_Work instructions_: Within the data below, determine how many lines contain "poziom" and supply only that figure.
***** Data for this exercise
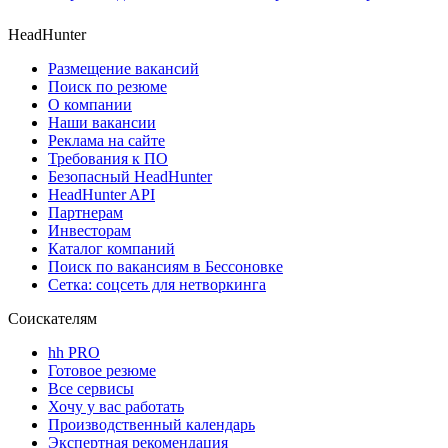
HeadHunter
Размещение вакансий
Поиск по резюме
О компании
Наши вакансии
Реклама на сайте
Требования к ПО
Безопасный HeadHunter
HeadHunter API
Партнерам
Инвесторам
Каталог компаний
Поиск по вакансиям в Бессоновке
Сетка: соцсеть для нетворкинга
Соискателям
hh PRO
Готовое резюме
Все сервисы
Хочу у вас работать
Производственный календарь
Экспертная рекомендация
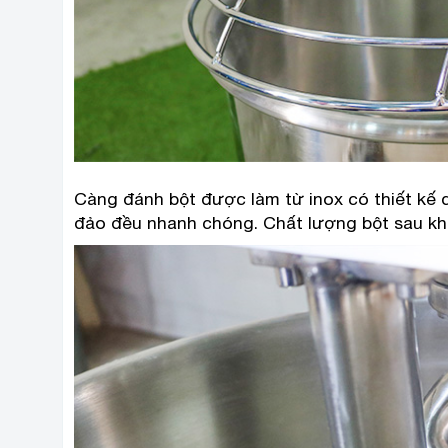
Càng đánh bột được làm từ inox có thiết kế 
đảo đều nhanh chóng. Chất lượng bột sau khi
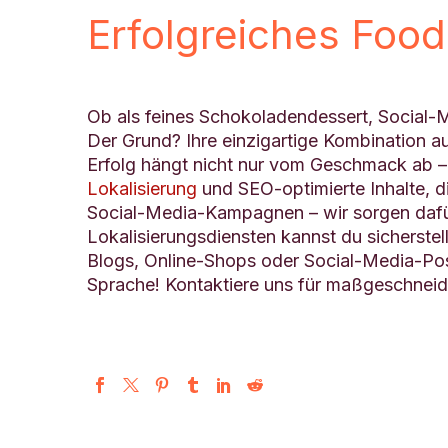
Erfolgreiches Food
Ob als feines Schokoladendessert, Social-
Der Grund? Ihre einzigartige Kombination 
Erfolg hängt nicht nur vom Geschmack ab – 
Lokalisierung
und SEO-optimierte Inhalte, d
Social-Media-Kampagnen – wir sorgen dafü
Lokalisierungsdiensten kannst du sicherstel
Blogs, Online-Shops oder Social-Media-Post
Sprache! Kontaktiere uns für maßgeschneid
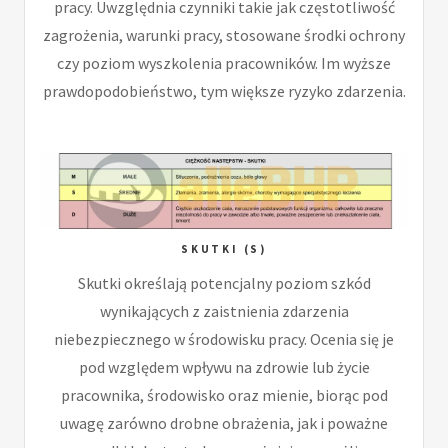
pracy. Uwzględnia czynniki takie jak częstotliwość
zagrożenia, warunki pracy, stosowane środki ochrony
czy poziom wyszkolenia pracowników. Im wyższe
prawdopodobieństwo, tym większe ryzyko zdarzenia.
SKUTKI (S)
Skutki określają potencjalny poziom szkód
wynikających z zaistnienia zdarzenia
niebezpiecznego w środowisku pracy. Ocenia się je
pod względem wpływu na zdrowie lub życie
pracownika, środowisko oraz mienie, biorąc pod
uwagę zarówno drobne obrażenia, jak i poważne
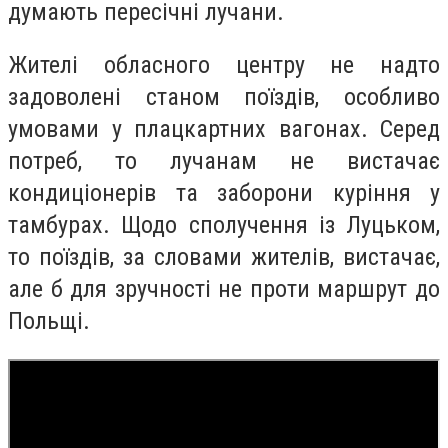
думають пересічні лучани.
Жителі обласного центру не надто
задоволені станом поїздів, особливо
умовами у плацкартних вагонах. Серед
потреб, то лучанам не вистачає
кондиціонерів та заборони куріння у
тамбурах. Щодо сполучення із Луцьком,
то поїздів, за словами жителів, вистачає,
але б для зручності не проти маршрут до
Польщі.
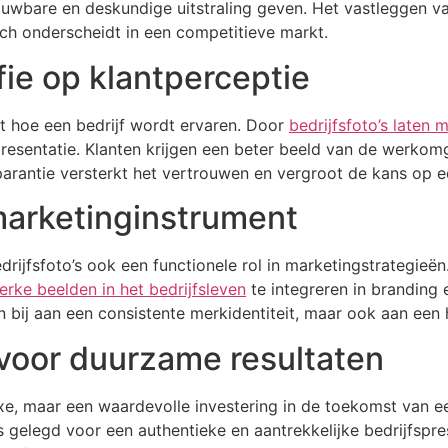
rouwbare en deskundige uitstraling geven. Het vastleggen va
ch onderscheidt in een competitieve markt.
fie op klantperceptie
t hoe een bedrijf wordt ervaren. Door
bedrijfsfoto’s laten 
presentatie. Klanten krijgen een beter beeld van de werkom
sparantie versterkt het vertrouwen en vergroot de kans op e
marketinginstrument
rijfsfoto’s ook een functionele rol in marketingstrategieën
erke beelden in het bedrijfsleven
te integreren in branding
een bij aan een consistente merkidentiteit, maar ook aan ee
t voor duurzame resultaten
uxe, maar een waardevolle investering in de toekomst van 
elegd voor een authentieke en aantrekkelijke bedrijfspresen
**********
_Answer section_: 2